As previous studies identified zuotin-related factor 1 (ZRF1) as a negative regulator of RING1B-chromatin interactions, its role in NER was next investigated. Interestingly, ZRF1 depletion enhanced RING1B occupancy at the chromatin following UV treatment but impaired the recruitment of CUL4A to the chromatin. This, together with in vitro experiments, indicated that ZRF1, through displacing RING1B from chromatin, acts at UV-induced lesions to mediate the exchange of the cullin–RING1B subunit within the ubiquitin ligase complex for cullin–RBX1. This suggested that ZRF1 functions as a molecular switch, which orchestrates ubiquitylating activity during NER. In line with this, ZRF1 depletion impaired ubiquitylation of xeroderma pigmentosum, complementation group C (XPC), which is a main initiator of NER and a known substrate of RBX1 ubiquitylation. The authors propose that the RING1B-containing ubiquitin ligase complex is recruited to UV-mediated lesions early during NER and ubiquitylates H2A, thereby providing an initial platform for the recruitment of NER factors. However, for proper execution of NER, this ubiquitin ligase complex needs to be remodelled through the ZRF1-mediated exchange of RING1B for RBX1, which can then ubiquitylate further targets.
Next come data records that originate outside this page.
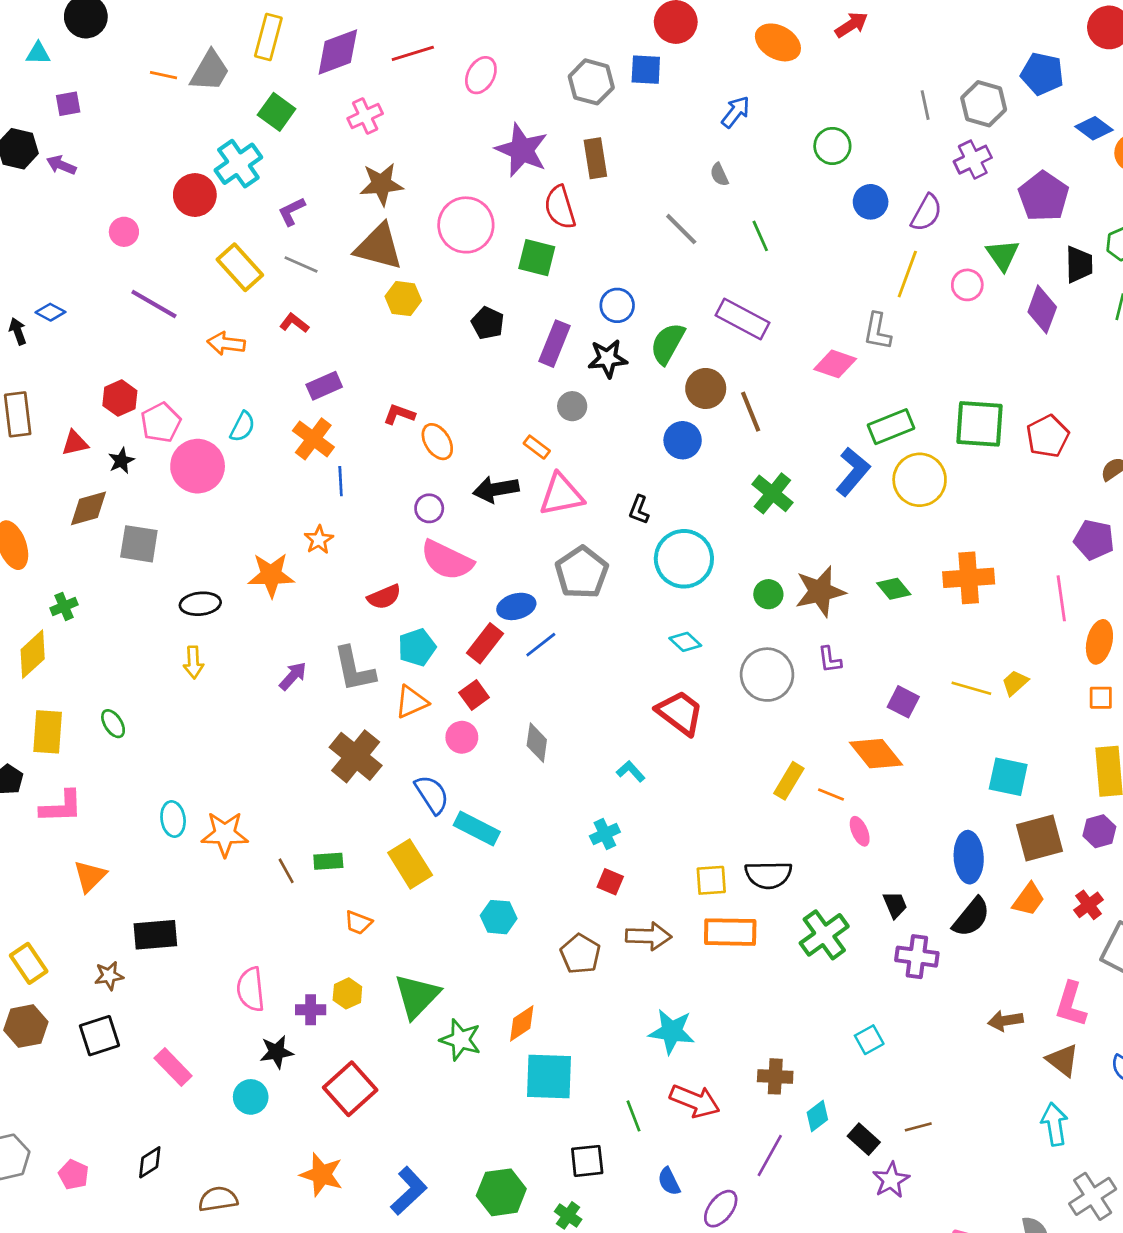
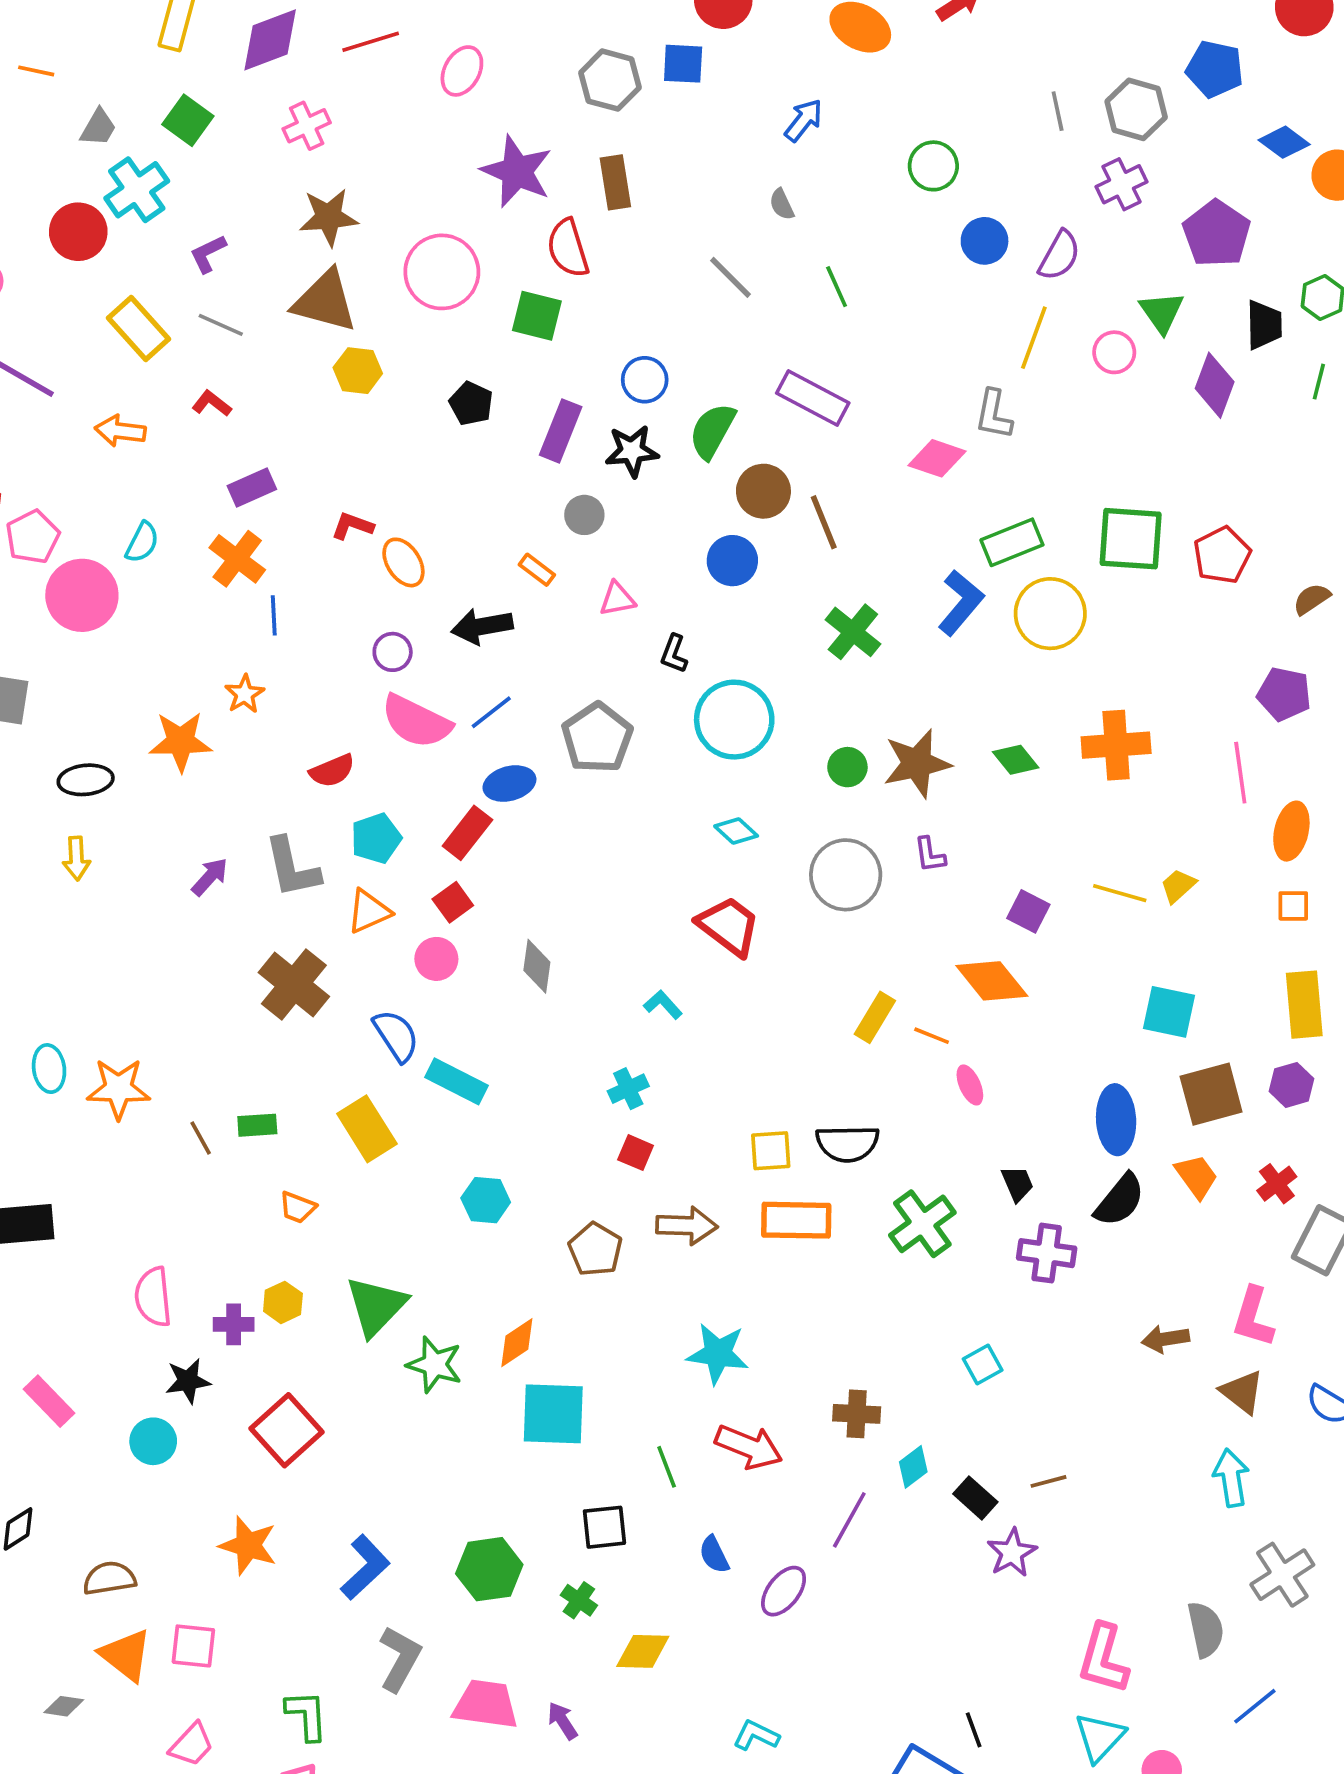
gray trapezoid: (210, 71) -> (98, 128), moved, size x0.7
pink triangle: (561, 495) -> (617, 599), moved, size x0.6
blue line: (541, 645) -> (491, 712), moved
orange trapezoid: (1029, 899) -> (1196, 1176), turned -72

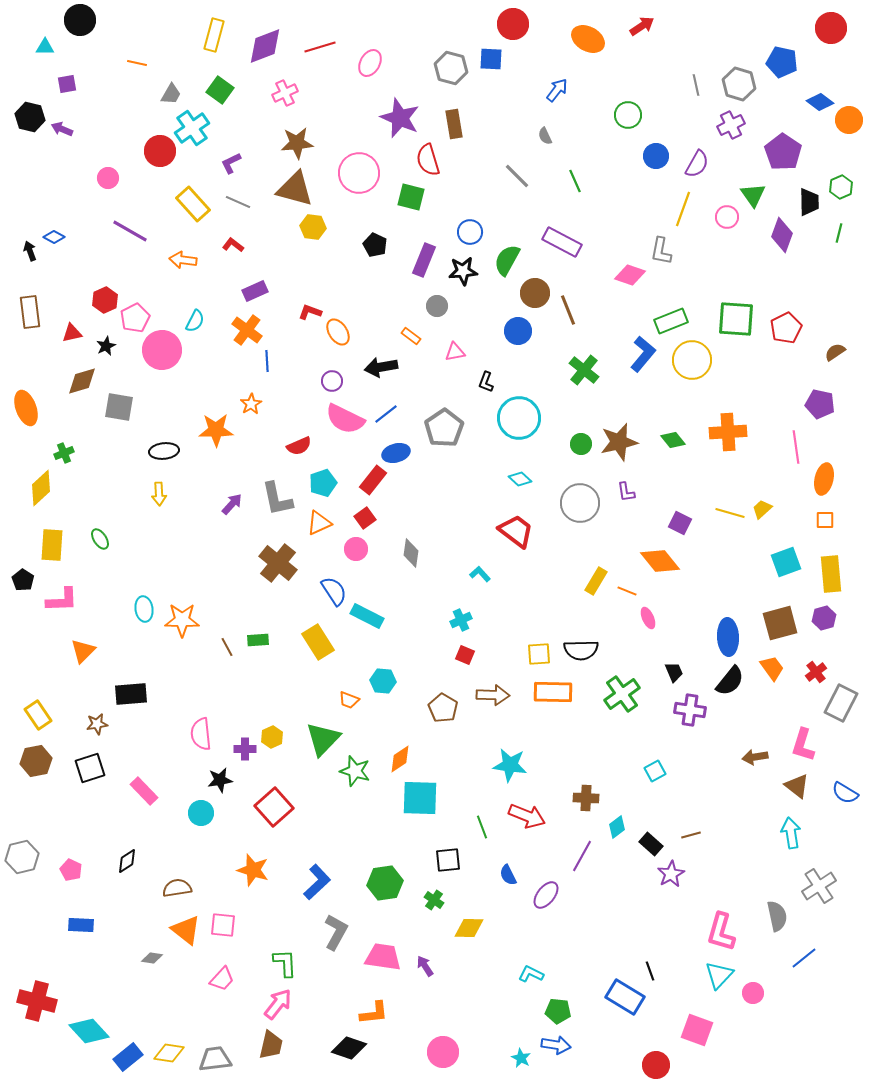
cyan square: (1169, 1012) -> (786, 562), moved, turned -32
orange trapezoid: (298, 1207) -> (349, 700), moved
ubiquitylation at DNA damage sites is highly complex and dynamic

In sum, both studies highlight that the regulation of ubiquitylation at DNA damage sites is highly complex and dynamic. It will now be important to integrate results obtained by studying different types of DNA damage in diverse models to gain a more holistic understanding of how ubiquitin-mediated signalling contributes to genome integrity.